There are a lot of smart people interviewed in The Social Dilemma. Many were part of the crowd that developed the technology and processes they are currently eschewing. Many of the arguments are solid but incomplete. The research is cherry-picked, correlations are presented as causal, and—my personal peccadillo as a psychologist—the word addiction is used liberally without regard for diagnostic criteria. The film does, however, push a lot of emotional buttons and activate a powerful mental model equating social media use with the stigma of “mental illness.” By the time you hear all the experts, you lose sight of where the responsibility should lie and what voices might be missing. You’re firmly in OMG-land.

It’s sort of ironic to be psychologically manipulated by a piece of media warning you about the psychological manipulation of other media. Here are some of the ways The Social Dilemma used your brain to get the job done.

The Power of Story
First, it was a documentary with dramatized narrative segments: It told a story. We were introduced to a family with clearly designated stereotypical roles, such as the poor mother powerless to control her children’s behavior, much less their social media use; the older sister who is clearly the only one who really understands what’s going on; and the younger brother, Ben, the main protagonist, who is used to illustrate a series of social media-related problems of increasing intensity. Their story humanizes the issues in ways the interviews can’t. It creates a journey for us to take and offers characters for us to relate to as it lays out the not-so-subtle signals of pending disaster.
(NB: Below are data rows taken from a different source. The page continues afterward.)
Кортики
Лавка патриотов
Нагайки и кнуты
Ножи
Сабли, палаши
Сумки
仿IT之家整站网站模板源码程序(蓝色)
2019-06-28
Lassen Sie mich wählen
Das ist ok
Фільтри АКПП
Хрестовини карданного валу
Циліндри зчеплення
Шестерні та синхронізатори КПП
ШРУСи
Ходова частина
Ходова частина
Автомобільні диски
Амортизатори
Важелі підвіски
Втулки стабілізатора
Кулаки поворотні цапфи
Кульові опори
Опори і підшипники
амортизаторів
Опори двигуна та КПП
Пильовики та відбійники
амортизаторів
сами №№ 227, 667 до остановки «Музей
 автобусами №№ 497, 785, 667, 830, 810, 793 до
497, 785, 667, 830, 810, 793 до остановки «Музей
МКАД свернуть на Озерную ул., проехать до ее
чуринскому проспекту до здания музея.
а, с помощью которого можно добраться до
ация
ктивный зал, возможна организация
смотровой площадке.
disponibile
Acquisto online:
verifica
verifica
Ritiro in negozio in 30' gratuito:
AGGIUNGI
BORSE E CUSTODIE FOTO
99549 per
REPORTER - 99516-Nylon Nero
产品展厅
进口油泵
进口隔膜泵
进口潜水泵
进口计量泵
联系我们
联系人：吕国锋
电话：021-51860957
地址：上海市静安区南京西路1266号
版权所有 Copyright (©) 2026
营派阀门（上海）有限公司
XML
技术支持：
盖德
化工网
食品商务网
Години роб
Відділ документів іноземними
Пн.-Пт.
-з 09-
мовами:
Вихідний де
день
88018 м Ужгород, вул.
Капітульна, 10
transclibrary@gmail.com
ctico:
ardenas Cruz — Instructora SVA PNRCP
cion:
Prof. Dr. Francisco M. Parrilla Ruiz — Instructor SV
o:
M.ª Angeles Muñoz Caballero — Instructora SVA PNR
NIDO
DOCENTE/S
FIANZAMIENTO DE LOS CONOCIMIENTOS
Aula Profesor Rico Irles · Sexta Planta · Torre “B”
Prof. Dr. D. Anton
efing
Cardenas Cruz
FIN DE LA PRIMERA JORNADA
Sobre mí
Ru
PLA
Authority and Social Proof
Each episode of the family’s drama is framed by an interview with an authority figure or two—smart, talented, and successful people who were intimately involved in the creation of these technologies and how they work. Using an authority to validate and persuade is a common strategy in marketing communications. From Stanley Milgram’s shock experiments to the present, research shows that individuals change their ideas and actions to align with a perceived authority or someone whose opinion they value. The large group of experts amplifies this influence because not only are they authorities, but there are a lot of them. If we didn’t believe an expert or two at the start of the documentary, the continuous confirmation of the message by so many august personages provides the social proof to validate the information.